We normally think about poverty as being caused by a lack of money. Yet it is quite possible to be rich in terms of money and yet incredibly poor in other areas. My passion is to see a world free from the effects of absolute poverty, a world which doesn’t have a billion people surviving on less than $1 a day. Yet I am very aware that defining poverty is not about numbers and statistics, but about a lack of resources in multiple areas such as capital, earning capacity, freedom, health, faith, education, love, family, companionship and community.
I remember, 20 or so years back visiting Nigeria and speaking to people we would certainly class as extremely poor. I must have appeared to be very rich to them. But there was one particular area where I was poor compared to many of them. I cannot go into details, but no sum of money could rectify one particular situation Christine and I were faced with.
Measuring Poverty
I must admit that I love statistics. I understand percentages, big and small numbers, graphs and maps with different colours representing differing values. Show me a map with the number of percentages of people living in absolute poverty and I see a picture of the world and can pick out problem areas.

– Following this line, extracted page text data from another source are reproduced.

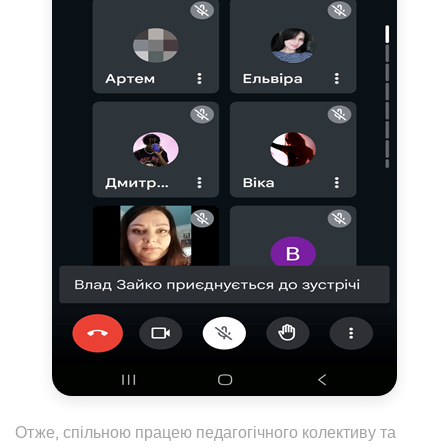
Отже, спільною працею педагогічного колективу та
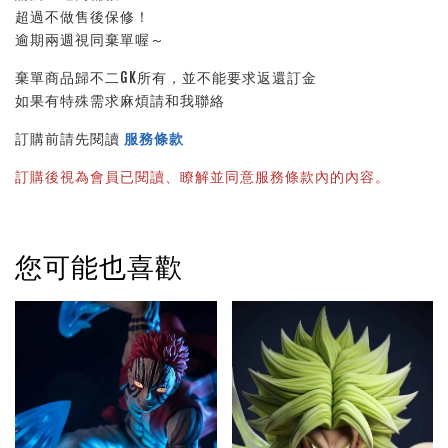
超過不做售後保修！
逾期兩週視同棄單喔～
棄單商品歸不二GK所有，並不能要求返還訂金
如果有特殊需求麻煩請和我聯絡
訂購前請先閱讀
服務條款
訂購後視為會員已閱讀、瞭解並同意服務條款內的內容。
您可能也喜歡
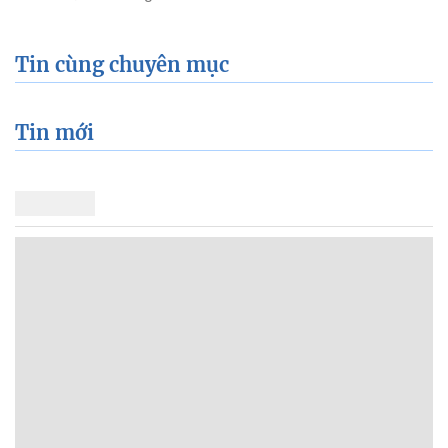
Tin cùng chuyên mục
Tin mới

To quantify something like poverty we like to put numbers to it. We can understand what it means to live on just one dollar a day. But how can we measure the strength of a community, or put a value on freedom of choice or movement. So there is a tendency to ignore the poverty of things we cannot measure.
Material Poverty
Although I am going to talk about other forms of poverty, I do not wish to understate the real deprivation which a lack of resources brings. Whether it is lack of capital to improve a family’s income capacity, a lack of jobs, a lack of clean water or a lack of availability of health care, material poverty is a blight on the lives of billions of men and women, who are just like you and me – with hopes and dreams of a better life.
But let’s look at forms of poverty which affect the lives of people living in countries like my own, the United Kingdom, Poverty which is found among the ‘rich’ throughout the world
Poverty of freedom
We all long to be free. We may live in a country in which there is no freedom of movement or where our culture is dominated by another culture. We may lack freedom of choice, freedom of religion or freedom to decide what form of government should rule our lives.
Poverty of health
Health poverty may be result of material poverty but sometimes we are told we just have to live with a health problem or we may have a condition or disease for which there is no cure. For example, so many people have back problems which seriously affects the quality of their lives and they can be living in health poverty.
Poverty of broken relationships
Broken relationships cause so many problems and creates real poverty in people’s lives. Whether we are talking about a husband and wife, father and son, mother and daughter, or a young person and mother-in-law, a broken relationship causes poverty in the lives of all those affected. If you have a good relationship with your spouse, your children and all in your extended family, then you are rich regardless of your material possessions.
Material poverty can also be the result of broken marriages and relationships. In the United Kingdom broken relationships are probably the major cause of poverty in the nation. I do not condemn a single mother struggling to give her children the best in life, but children need mothers and fathers both for love and financial security.
Poverty of loneliness
How many widows and widowers are there, living on their own, suffering from the poverty of loneliness? How many fathers are there, with no contact with their children, condemned to loneliness in old age with no known family? In the words of an old Beatles song, “Money can’t buy you love”. Loneliness is indeed a terrible form of poverty.
Poverty of love
Being loved is probably the most basic of all human needs. I am so blessed to have a loving wife who I am still crazy about. My parents were not very good at showing affection, but I really did know that they loved me and wanted the best for me.
I cannot really understand what it must be like to live in a marriage where love is non-existent or to not know that I was loved by my mother and my father. And yet we live in a world where these situations are common. Poverty of love is very real and can exist in any, and every, country of the world.
Poverty of fragmented communities
One thing I have observed. The richer a country is materially, the poorer is the sense of community. The poorer a country is, the stronger it is in community. Man was made as a social being, and lack of community is in itself a form of poverty.
I recently watched a television program about the favelas of Rio in Brazil. Although material poverty, violence and deprivation was rife there was no doubting the sense of community which existed and enriched their lives.
Poverty of faith
Every human being was made in the image of God and made to have a relationship with Him. However, that relationship is broken and we are the poorer for that. Jesus entered our world to show us what God was really like and to restore that connection. In the Sermon on the Mount, Jesus said,
God blesses those who are poor and realise their need for him, for the Kingdom of Heaven is theirs. (Matthew 5:3 New Living Translation)
It is in recognising our poverty, and realising that we need God, that he can bless us and restore us to a right relationship with our heavenly Father and Creator.